选择转录模型

本页面介绍了如何将特定的机器学习模型用于发送到 Speech-to-Text 的音频转录请求。

转录模型

Speech-to-Text 会将输入与多个机器学习模型中的一个进行比较,以检测音频剪辑中的字词。每个模型都通过分析数百万个示例(在此是指大量实际的人物说话录音)进行过训练。

Speech-to-Text 拥有使用特定来源(例如电话通话或视频)的音频训练的专门的模型。由于这一训练过程,用这些专门的模型处理相似类型的音频数据时,可以得到更好的结果。

例如,Speech-to-Text 有一个经过训练的转录模型,用于识别在电话中捕获的语音。当 Speech-to-Text 使用此模型转录电话音频时,生成的结果明显优于其他模型。

下表显示了可用于 Speech-to-Text 的转录模型。

模型名称 说明
command_and_search 最适合简短话语或单字词话语,例如语音指令或语音搜索。
phone_call 最适合来自电话通话的音频(通常以 8khz 的采样率录制)。
video

最适合来自视频的音频或有多人讲话的音频。理想情况下,音频以 16khz 或更高的采样率录制。

这是一个高于标准价格的高级模型。如需了解详情,请参阅价格页面。

default 最适合那些不适合其他音频模型的音频,例如时间较长的音频或口述。理想情况是,这类音频具有较高的保真度,并且以 16khz 或更高的采样率录制。

选择用于音频转录的模型

如需指定用于音频转录的特定模型,您必须将请求的 RecognitionConfig 参数的 model 字段设置为允许值之一:videophone_callcommand_and_searchdefault。Speech-to-Text 的模型选择功能支持以下所有语音识别方法:speech:recognizespeech:longrunningrecognize流式

对本地音频文件执行转录

协议

如需了解完整的详细信息,请参阅 [speech:recognize] API 端点。

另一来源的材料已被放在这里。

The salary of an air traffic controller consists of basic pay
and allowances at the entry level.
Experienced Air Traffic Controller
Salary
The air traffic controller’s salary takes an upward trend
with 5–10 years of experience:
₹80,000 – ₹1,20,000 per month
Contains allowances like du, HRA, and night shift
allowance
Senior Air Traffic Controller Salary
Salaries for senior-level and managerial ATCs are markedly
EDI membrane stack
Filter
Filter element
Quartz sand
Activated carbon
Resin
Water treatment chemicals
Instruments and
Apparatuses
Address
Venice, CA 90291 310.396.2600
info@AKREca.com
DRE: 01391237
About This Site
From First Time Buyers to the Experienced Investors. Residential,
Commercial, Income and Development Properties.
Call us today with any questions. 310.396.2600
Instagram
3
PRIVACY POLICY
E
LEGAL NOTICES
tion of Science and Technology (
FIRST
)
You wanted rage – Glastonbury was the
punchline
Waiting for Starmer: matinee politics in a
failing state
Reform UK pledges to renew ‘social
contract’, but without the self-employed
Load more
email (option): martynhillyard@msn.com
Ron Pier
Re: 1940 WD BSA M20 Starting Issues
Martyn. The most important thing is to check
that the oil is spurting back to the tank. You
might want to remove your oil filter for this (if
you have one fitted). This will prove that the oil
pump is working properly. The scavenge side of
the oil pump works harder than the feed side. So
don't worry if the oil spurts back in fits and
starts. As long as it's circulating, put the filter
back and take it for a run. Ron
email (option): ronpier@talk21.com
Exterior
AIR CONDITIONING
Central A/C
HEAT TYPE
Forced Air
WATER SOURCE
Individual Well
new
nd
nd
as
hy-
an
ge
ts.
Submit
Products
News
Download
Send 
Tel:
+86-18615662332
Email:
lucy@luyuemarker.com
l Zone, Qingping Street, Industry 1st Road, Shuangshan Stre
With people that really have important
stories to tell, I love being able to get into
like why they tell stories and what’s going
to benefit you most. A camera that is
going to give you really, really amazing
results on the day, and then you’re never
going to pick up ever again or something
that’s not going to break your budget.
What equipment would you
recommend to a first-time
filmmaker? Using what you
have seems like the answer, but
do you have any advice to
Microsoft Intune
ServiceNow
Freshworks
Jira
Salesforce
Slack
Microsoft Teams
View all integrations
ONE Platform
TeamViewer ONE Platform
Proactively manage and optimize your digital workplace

如需执行同步语音识别,请发出 POST 请求并提供相应的请求正文。以下示例展示了一个使用 curl 发出的 POST 请求。该示例使用通过 Google Cloud Cloud SDK 为项目设置的服务帐号的访问令牌。如需了解有关安装 Cloud SDK、使用服务帐号设置项目以及获取访问令牌的说明,请参阅快速入门

    curl -s -H "Content-Type: application/json" \
        -H "Authorization: Bearer $(gcloud auth application-default print-access-token)" \
        https://speech.googleapis.com/v1/speech:recognize \
        --data '{
        "config": {
            "encoding": "LINEAR16",
            "sampleRateHertz": 16000,
            "languageCode": "en-US",
            "model": "video"
        },
        "audio": {
            "uri": "gs://cloud-samples-tests/speech/Google_Gnome.wav"
        }
    }'
    

如需详细了解如何配置请求正文,请参阅 RecognitionConfig 参考文档。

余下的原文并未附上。